**DATA EXTRACTS:**
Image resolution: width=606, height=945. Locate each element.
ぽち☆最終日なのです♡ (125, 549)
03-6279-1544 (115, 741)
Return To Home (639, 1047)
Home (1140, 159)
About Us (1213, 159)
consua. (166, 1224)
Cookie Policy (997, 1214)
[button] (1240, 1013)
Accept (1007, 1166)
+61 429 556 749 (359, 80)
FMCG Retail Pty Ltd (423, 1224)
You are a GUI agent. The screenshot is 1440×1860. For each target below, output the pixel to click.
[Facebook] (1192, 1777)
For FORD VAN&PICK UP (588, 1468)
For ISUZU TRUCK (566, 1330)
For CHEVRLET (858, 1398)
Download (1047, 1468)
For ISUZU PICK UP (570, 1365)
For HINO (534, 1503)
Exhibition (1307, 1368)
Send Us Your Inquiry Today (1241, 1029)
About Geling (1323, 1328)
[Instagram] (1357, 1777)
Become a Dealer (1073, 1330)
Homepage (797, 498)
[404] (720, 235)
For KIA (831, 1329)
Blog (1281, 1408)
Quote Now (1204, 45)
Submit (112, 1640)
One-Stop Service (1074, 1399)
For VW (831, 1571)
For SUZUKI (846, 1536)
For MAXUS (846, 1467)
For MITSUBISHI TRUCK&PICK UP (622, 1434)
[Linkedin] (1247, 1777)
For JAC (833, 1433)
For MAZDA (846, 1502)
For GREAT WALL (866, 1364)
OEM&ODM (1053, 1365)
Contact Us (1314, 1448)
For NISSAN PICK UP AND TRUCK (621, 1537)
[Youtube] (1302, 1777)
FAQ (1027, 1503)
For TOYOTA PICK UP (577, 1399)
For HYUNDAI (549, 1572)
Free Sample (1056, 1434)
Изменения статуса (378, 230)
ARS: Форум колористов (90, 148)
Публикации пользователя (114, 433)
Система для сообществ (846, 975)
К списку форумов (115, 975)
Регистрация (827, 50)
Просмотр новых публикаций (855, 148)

**WHAT IS BEING ASKED:**
Transcribe all of the entries without altering anything.

**OUTPUT FOR THIS TASK:**
Image resolution: width=606, height=945. Locate each element.
ぽち☆最終日なのです♡ (125, 549)
03-6279-1544 (115, 741)
Return To Home (639, 1047)
Home (1140, 159)
About Us (1213, 159)
consua. (166, 1224)
Cookie Policy (997, 1214)
[button] (1240, 1013)
Accept (1007, 1166)
+61 429 556 749 (359, 80)
FMCG Retail Pty Ltd (423, 1224)
You are a GUI agent. The screenshot is 1440×1860. For each target below, output the pixel to click.
[Facebook] (1192, 1777)
For FORD VAN&PICK UP (588, 1468)
For ISUZU TRUCK (566, 1330)
For CHEVRLET (858, 1398)
Download (1047, 1468)
For ISUZU PICK UP (570, 1365)
For HINO (534, 1503)
Exhibition (1307, 1368)
Send Us Your Inquiry Today (1241, 1029)
About Geling (1323, 1328)
[Instagram] (1357, 1777)
Become a Dealer (1073, 1330)
Homepage (797, 498)
[404] (720, 235)
For KIA (831, 1329)
Blog (1281, 1408)
Quote Now (1204, 45)
Submit (112, 1640)
One-Stop Service (1074, 1399)
For VW (831, 1571)
For SUZUKI (846, 1536)
For MAXUS (846, 1467)
For MITSUBISHI TRUCK&PICK UP (622, 1434)
[Linkedin] (1247, 1777)
For JAC (833, 1433)
For MAZDA (846, 1502)
For GREAT WALL (866, 1364)
OEM&ODM (1053, 1365)
Contact Us (1314, 1448)
For NISSAN PICK UP AND TRUCK (621, 1537)
[Youtube] (1302, 1777)
FAQ (1027, 1503)
For TOYOTA PICK UP (577, 1399)
For HYUNDAI (549, 1572)
Free Sample (1056, 1434)
Изменения статуса (378, 230)
ARS: Форум колористов (90, 148)
Публикации пользователя (114, 433)
Система для сообществ (846, 975)
К списку форумов (115, 975)
Регистрация (827, 50)
Просмотр новых публикаций (855, 148)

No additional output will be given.